Ronnie McFall becomes the sixth permanent manager in the Oval hotseat since the departure of Roy Coyle 12 years ago, with the job security becoming almost as farcical as that at Stamford Bridge! All of this begs the question of what we would consider a satisfactory management spell to be in the club’s current climate.

Planning for the present and the future

A return to the top half of the league is a must in the short term with a view to challenging for trophies in the mid-to-long term. With the vast sums available from European qualification, it does not need to be said how revolutionary this would be for the club should they manage to attain qualification via the Irish Cup, playoffs or (at a stretch) a 3rd place finish.

Changes has already been set into motion with Jonny Addis, Jonny Smith, James Knowles and Kym Nelson all leaving the club at the end of their contracts. Decisions were also made not to offer contract renewals to Aaron Harmon, Alex O’Hanlon and Tre Sterling. In a further move it was announced that Eoghan McCawl, Tiarnan McNicholl, Corey McMullan and Conall Delaney would be made available for transfer.

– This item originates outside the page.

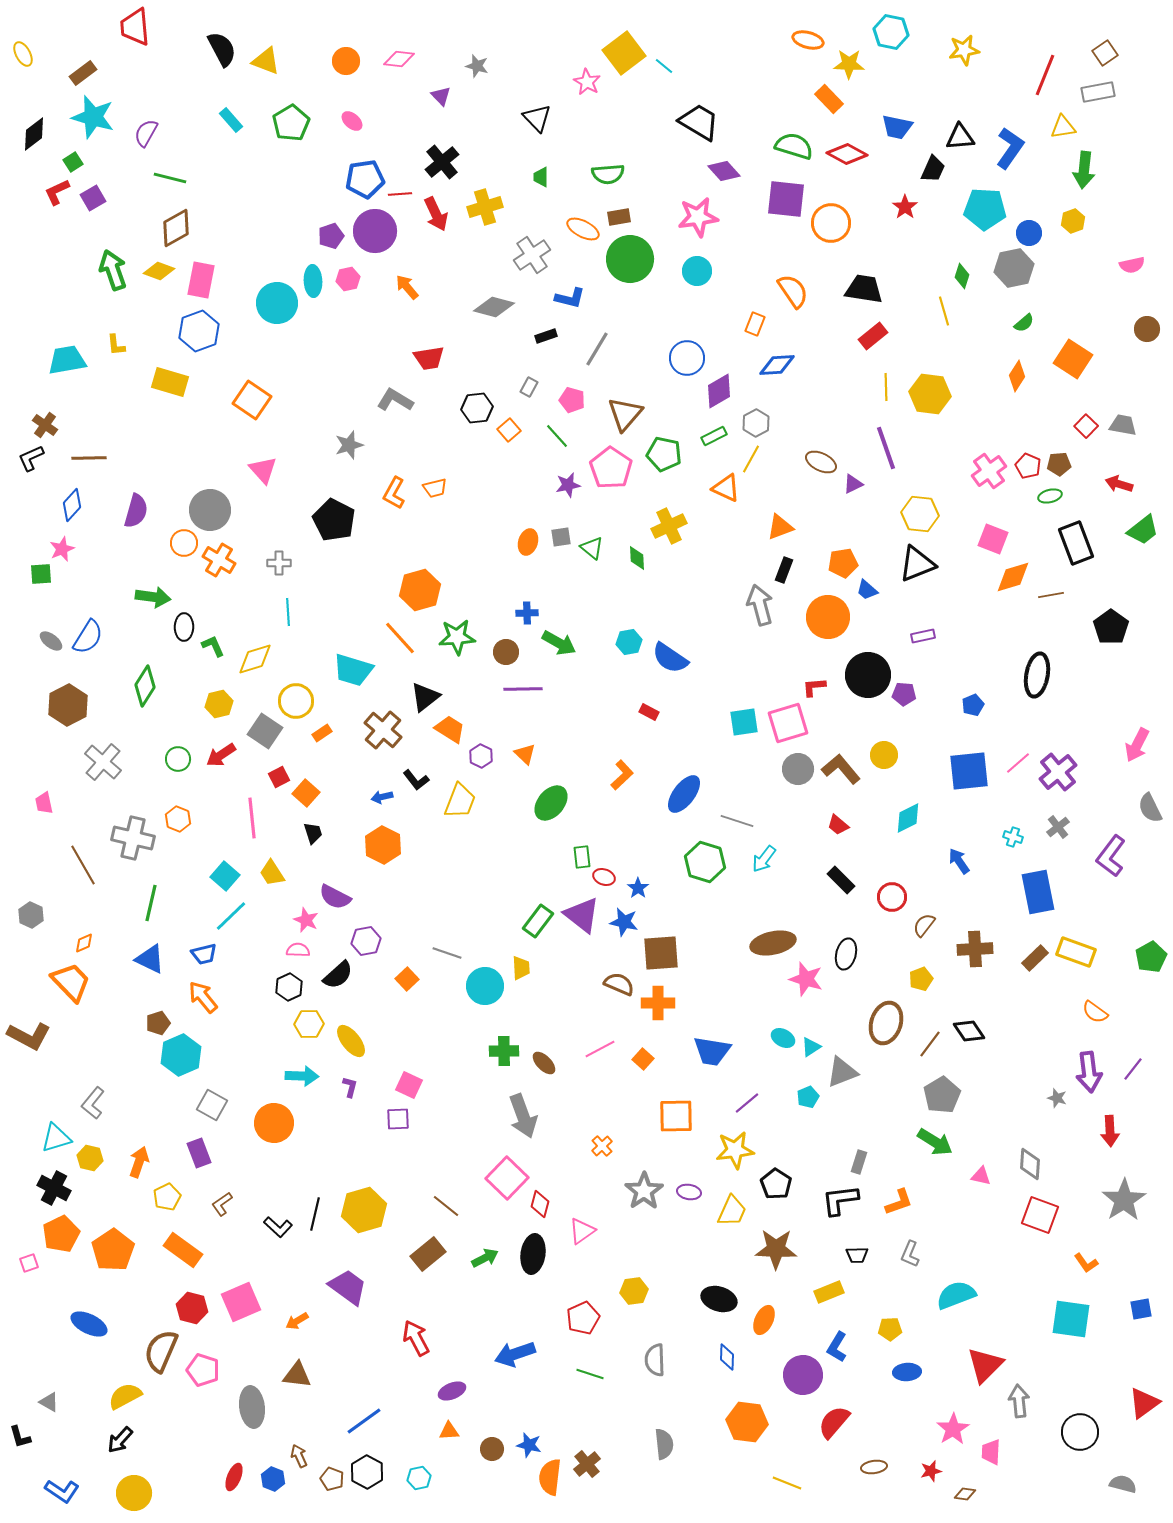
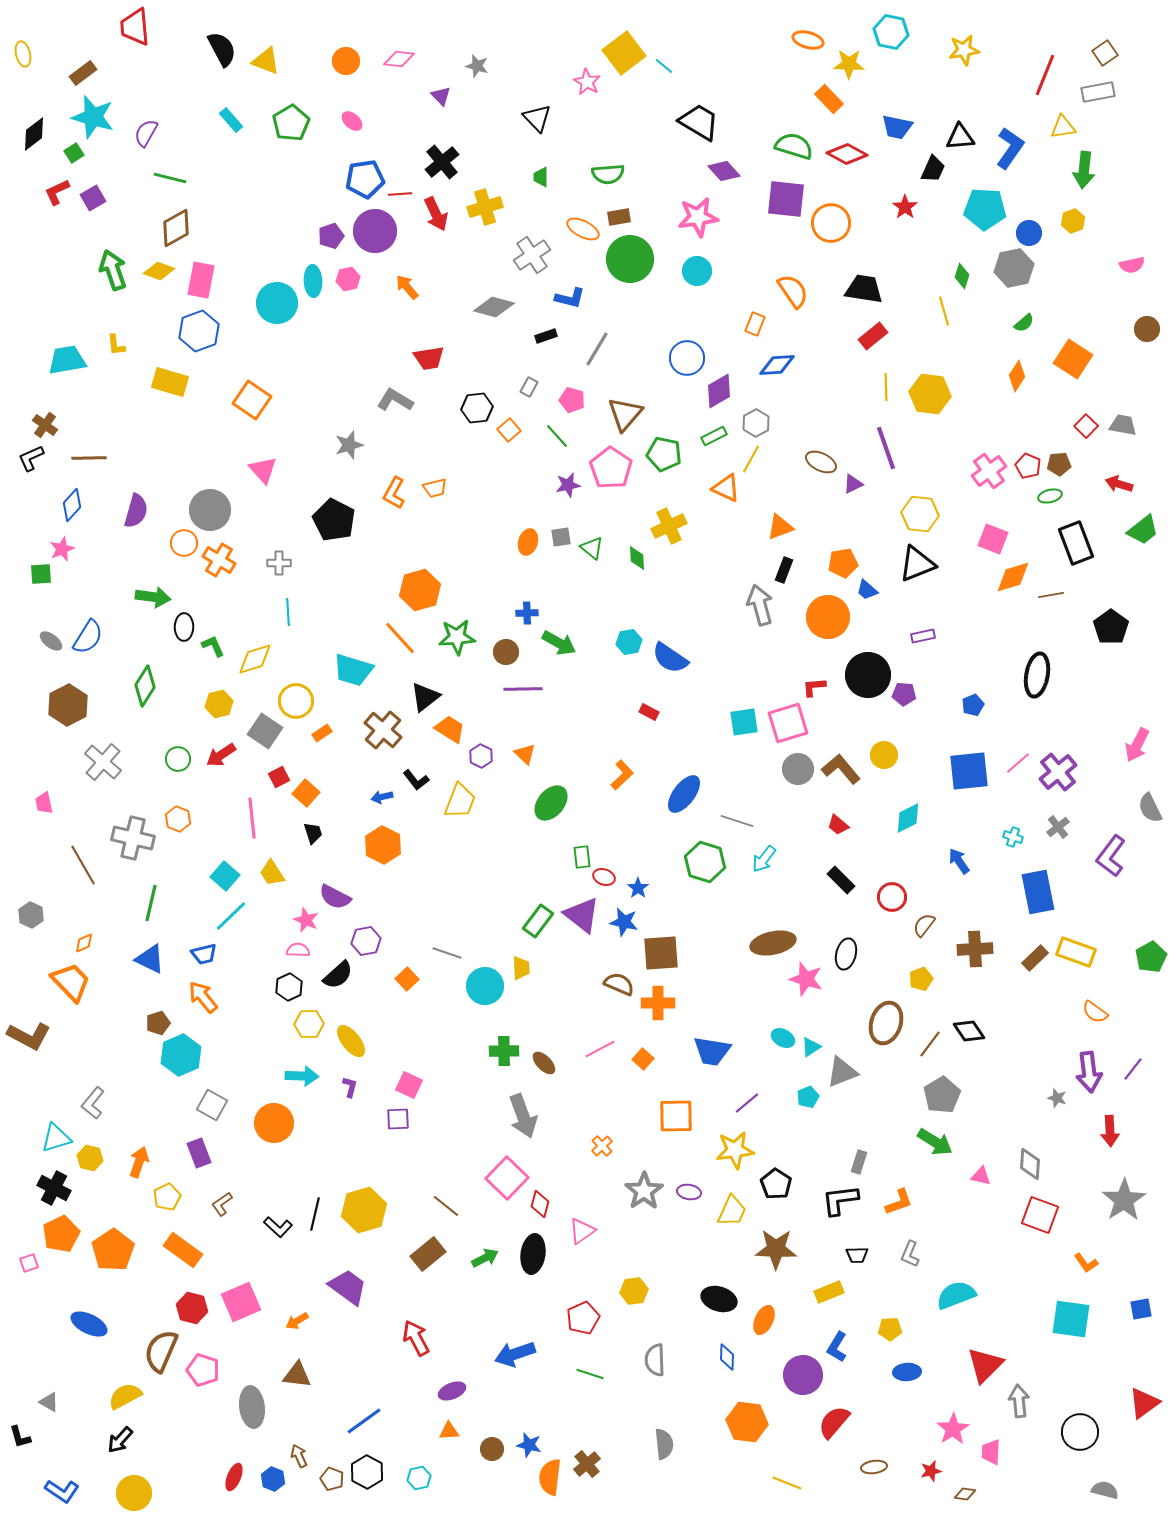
yellow ellipse at (23, 54): rotated 15 degrees clockwise
green square at (73, 162): moved 1 px right, 9 px up
gray semicircle at (1123, 1484): moved 18 px left, 6 px down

The squad may be appearing significantly lighter but one piece of good news is the two year extension agreed on Robbie McDaid’s contract, a young player who has a lot of potential. Clearly the new management team are ready to make sweeping changes in a bid to turn around the fortunes of this great club. As a Glentoran fan, it is hard not to get excited about the possibility of what lies ahead but patience is a must.

The pathway to coaching accreditation

With questions raised regarding the Licences held by Leeman and Smyth I decided to have a look at the coaching courses offered by the Irish FA. The general pathway followed is through the IFA Grassroots Introduction, IFA Level 1, UEFA ‘C’ Licence, UEFA ‘B’ Licence, UEFA ‘A’ Licence and finally the UEFA Pro Licence.

The minimum Licence that the Irish FA dictates is required for managing a senior men’s team domestically in Northern Ireland is the UEFA ‘A’ Licence. If a club qualifies for Europe, then they are required to hold the UEFA ‘Pro’ Licence.

To follow the pathway from Grassroots to ‘A’ Licence through the Irish FA would cost in the region of £4,565 based on the current rates advertised. The Irish FA does not have details for their ‘Pro’ course publicised but reports from the English FA suggest their price is around £7,595.

These are vast sums for what is a part time league. It begs the question as to whether these requirements are entirely necessary as there would definitely be a school of thought that certain individuals are top quality managers regardless of whatever piece of paper they hold to prove it. Regardless, the rules are what they are and it will be interesting to see what happens beyond the forthcoming season.